Tech tutorials Azure Near-Real-time Replication
By Insight Editor / 26 May 2016 , Updated on 16 May 2019 / Topics: Microsoft Azure
By Insight Editor / 26 May 2016 , Updated on 16 May 2019 / Topics: Microsoft Azure
One of the wonderful things about the cloud is all the tools and architectural options it provides. One of the most difficult things is choosing the tool or architecture to use. Azure provides out-of-the-box alternatives to replicate data across data centers for SQL Azure, Storage Tables/Blobs and, more recently, DocumentDB. However, these come at a premium price and may not provide the efficiency you require.
All of the out-of-the-box Azure replication solutions consist of a single read/write data store (source of truth) with geographically redundant read-only data stores. This is a prudent approach from a data consistency standpoint, but not the most efficient if you’re attempting to post data from halfway around the world.
Another alternative is to roll your own replication using Azure Service Bus as the communication vehicle to obtain near-real-time, bidirectional data replication with active read/write data stores in each data center.
Service Bus topics and subscriptions provide a rich and efficient mechanism to move data. Additionally, when bringing a new data center online, it makes replication as simple as deploying your solution to the new data center, bulk copying your data and then adding a subscription to the replication topics in the other data centers.
In one project I worked on, there were two primary applications: a configuration tool and an end-user application. The configuration tool was critical across all data centers but was managed by only a handful of inpiduals in a central location. Those inpiduals were tasked with a specific area with very little potential for data conflicts.
The configuration component was a good fit for our replication solution. The processing component was more complex. While some of the application required strong data concurrency for part of its functionality, it posed little risk of conflict as it collected new user responses.

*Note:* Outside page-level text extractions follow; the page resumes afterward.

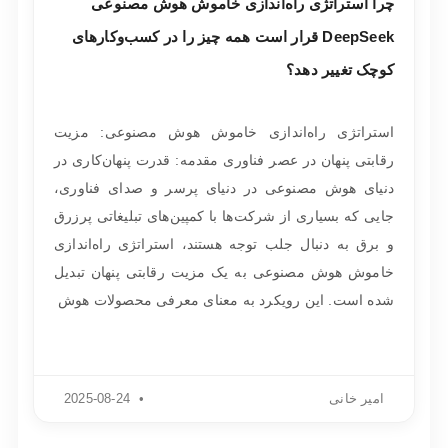
چرا استراتژی راه‌اندازی خاموش هوش مصنوعی
DeepSeek قرار است همه چیز را در کسب‌وکارهای
کوچک تغییر دهد؟
استراتژی راه‌اندازی خاموش هوش مصنوعی: مزیت
رقابتی پنهان در عصر فناوری مقدمه: قدرت پنهان‌کاری در
دنیای هوش مصنوعی در دنیای پرسر و صدای فناوری،
جایی که بسیاری از شرکت‌ها با کمپین‌های تبلیغاتی پرزرق
و برق به دنبال جلب توجه هستند، استراتژی راه‌اندازی
خاموش هوش مصنوعی به یک مزیت رقابتی پنهان تبدیل
شده است. این رویکرد به معنای معرفی محصولات هوش
امیر خانی
2025-08-24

The decision was made to separate the contentious data from the well-behaved, nonconflict, sensitive data and to replicate the nonconflict data using the same approach.
As with many cloud applications, a variety of data stores were used, including SQL Azure, DocumentDB, Table and Blob Storage. Base components were created for each of these data sources through which all data flowed.
For SQL Azure, we created a layer on top of Entity Framework. For DocumentDB and Storage Tables and Blobs, we used wrappers on top of .NET Azure components for DocumentDB and Storage. Upon successful writing of data, these base components wrote a JSON serialization of the write transaction to a Service Bus topic hosted within its own region without further processing.
Developers implemented data repositories to meet their requirements using the base data persistence components to handle data Create, Read, Update and Delete (CRUD) operations. These data components then wrote the required replication information to the Service Bus topic without additional custom coding on their part. The diagram above follows the flow of data as it’s received in the data persistence component to the replicating data center’s data stores.
The data persistence components create a Service Bus Brokered Message for each data write containing a JSON serialized representation of the written data objects to the local data center, along with metadata describing their source object type and data store destination (SQL, DocumentDB, Storage). It then sends the message to its local data center’s Service Bus “replication” topic.
We chose an Azure App WebJob to host our replication processors in each data center. This just as easily could have been created to run within an Azure Cloud Service. Our choice was based on how quickly it could start after a fresh deployment and the “cloudy” (pun intended) future of Azure Cloud Services.
Upon startup, each data center’s replication processor reads its configuration data to determine the data center in which it was running and pull metadata on the other data centers with potential to write data. It then subscribed to the replication topic of each of these other data centers and, voila, began to receive and process data write messages from the other data centers.
WARNING: The solution outlined in this article is not a panacea to all of your near-real-time replication needs. It works best with data that’s written once without contention, or written by one source in sequence. If data consistency is paramount (i.e., nuclear reactor monitoring or drug dispensing), consider using a tried and extensively tested replication solution. This solution works great where data contention within your application is nonexistent or very minimal. If speed is your number one goal regardless of potential consistency problems, be prepared to handle data contention.